Tourism Advertising Doubled By Commissioners

BERLIN – While much of
the discussion at Tuesday’s final Worcester County budget work session was a
formality, controversy emerged over the tourism advertising budget and the
elimination of 15 take-home vehicles for county government staff.

The tourism budget, in
the proposed fiscal year 2011 county budget saw its advertising spending
doubled from $150,000 to $300,000.

One Worcester County
Commissioner, Bobby Cowger, said he was having a tough time with an additional
$150,000 for tourism advertising in this bad economy, especially when staffers
are losing their take-home vehicles.

“You’re going to take
vehicles away from employees and kill their morale … I think priorities are way
off base,” said Cowger.

Fifteen take-home
vehicles were eliminated from the budget during budget deliberations earlier
this month, saving $16,000.

“Tourism is the number
one economic engine here in Worcester County,” said Commissioner Louise Gulyas.

A room tax increase in
Worcester County could be funneled to the Worcester County Tourism Department,
headed by Lisa Challenger, Gulyas suggested.

“Some of that money
should be designated to Lisa [Challenger] not from the municipalities but from
the county,” Gulyas said. “That would solve a lot of the tourism problems.

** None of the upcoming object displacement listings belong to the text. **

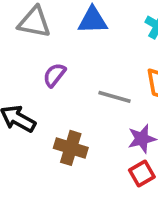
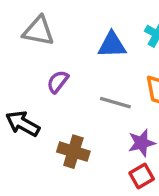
blue triangle: (93, 20) -> (112, 45), moved

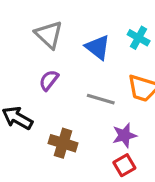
gray triangle: (38, 31) -> (49, 35), moved, turned 32
blue triangle: (112, 45) -> (98, 47), turned 40

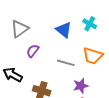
gray triangle: (49, 35) -> (20, 29), moved, turned 42

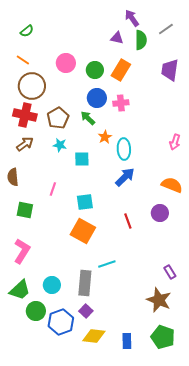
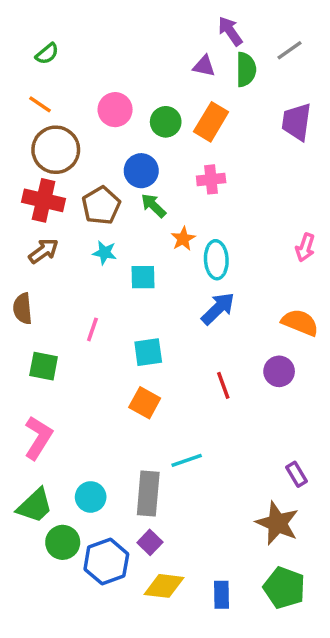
blue circle: (97, 98) -> (141, 171), moved
orange square: (83, 231) -> (145, 403), size x0.7

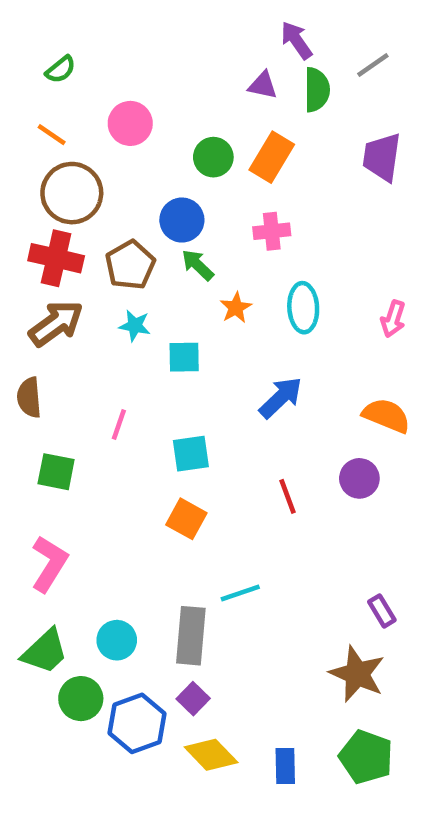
pink circle: (115, 110) -> (130, 123), moved
brown arrow: (44, 251) -> (56, 323), size x1.4
cyan ellipse: (216, 260) -> (303, 308), moved
yellow diamond: (164, 586) -> (211, 755), turned 39

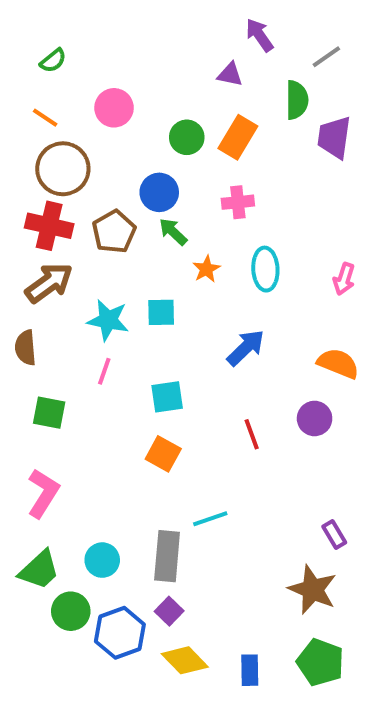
green semicircle: (317, 90) -> (297, 100), moved
cyan star: (135, 326) -> (108, 320), moved, size x1.5

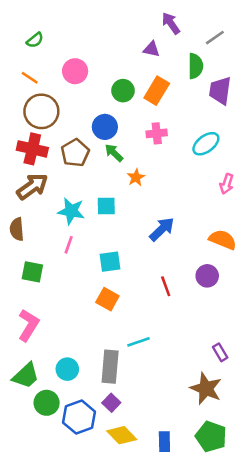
cyan ellipse: (265, 269) -> (206, 144), moved, turned 56

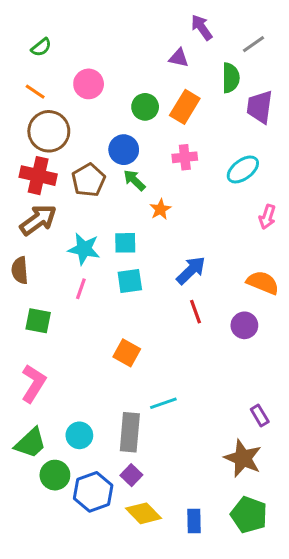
cyan square: (110, 262) -> (130, 281), moved
red line: (166, 286) -> (196, 312), moved

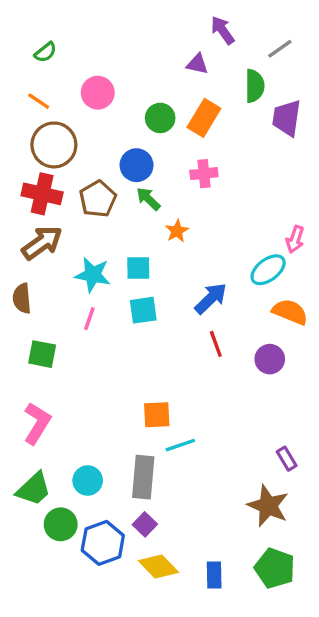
cyan ellipse: (243, 169) -> (268, 270), moved
orange square: (127, 353) -> (157, 415), moved, turned -32

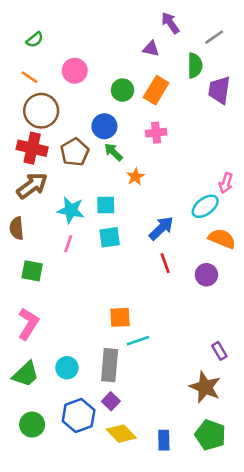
green circle: (61, 524) -> (32, 425), moved

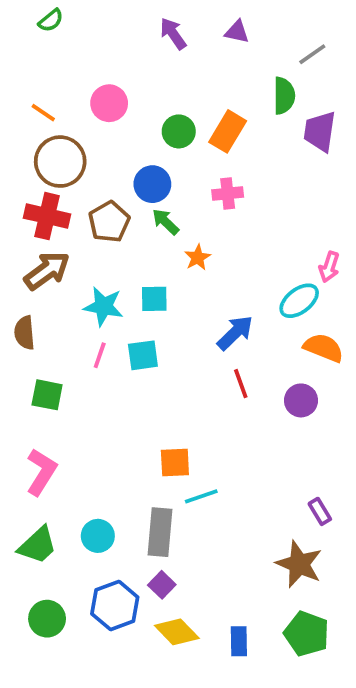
purple arrow: (170, 23) -> (173, 34), moved
green semicircle: (35, 40) -> (51, 20), moved
purple triangle: (151, 49) -> (237, 32), moved
cyan square: (110, 237) -> (143, 355), moved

I
think that’s something we need to look at right away.”

Eliminating take-home
vehicles is a cut, said Commissioner Judy Boggs, but the tourism advertising
budget is something else.

“When we put extra money
into tourism, there is a return on our investment,” said Boggs.

For each tourism ad
dollar spent, the county sees $1.50 back in revenue, Commission President Bud
Church said.

The take-home cars could
be returned to employees if county staff could find $16,000 from the rest of
the budget, Church suggested.

The $150,000 tourism ad
budget has been enough for the last 10 to 15 years, Cowger said, questioning
the sudden increase in funding.

“The only thing the
businesses in Snow Hill have asked for is the advertising money,” said
Shockley.

Ocean City just doubled
its advertising budget, Shockley said, which means that the resort, which
depends on tourism, clearly feels that tourism advertising is a priority.

The connection between
the two budget items was not clear to some.

“You’re comparing apples
and oranges,” said Gulyas. “It has nothing to do with the cars people take
home.”

“You’re setting a bad
precedent out here,” said Cowger.

How can the county tell
all departments to cut their budget requests by 10 percent, then double part of
the tourism department’s budget, Cowger asked.

“The tax money is paid
by tourism and it should go back to tourism,” said Gulyas.

Later in the discussion,
Cowger pointed out that Sheriff’s deputies, some of whom live in Nanticoke or
Wicomico County are allowed to take their cars home, which he feels is not
fair.

Commissioner James
Purnell, although earlier saying that he agreed with Cowger, made a motion to
leave the tourism budget and the take-home vehicle cut as proposed.

The commissioners voted
5 to 2 on his motion to keep the tourism advertising money increase and the
cuts to take home vehicles, with Cowger and Shockley voting against.